TRY IT
Each record, minus any picture, should be returned exactly as written.
-- Opening Marker --
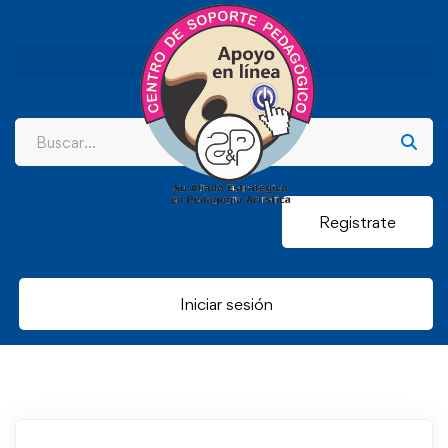
Registrate
Iniciar sesión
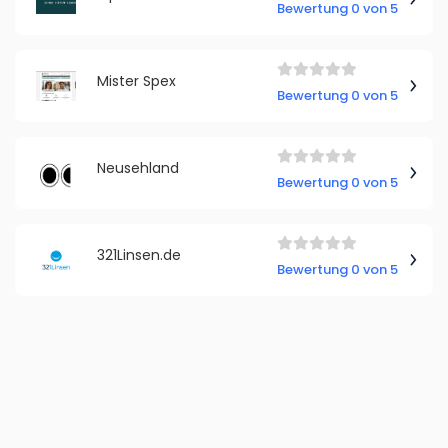
Bewertung 0 von 5
Mister Spex
Bewertung 0 von 5
Neusehland
Bewertung 0 von 5
321Linsen.de
Bewertung 0 von 5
-- Closing Marker --
PROBLEM SOLUTION
Registrate
Iniciar sesión
Bewertung 0 von 5
Mister Spex
Bewertung 0 von 5
Neusehland
Bewertung 0 von 5
321Linsen.de
Bewertung 0 von 5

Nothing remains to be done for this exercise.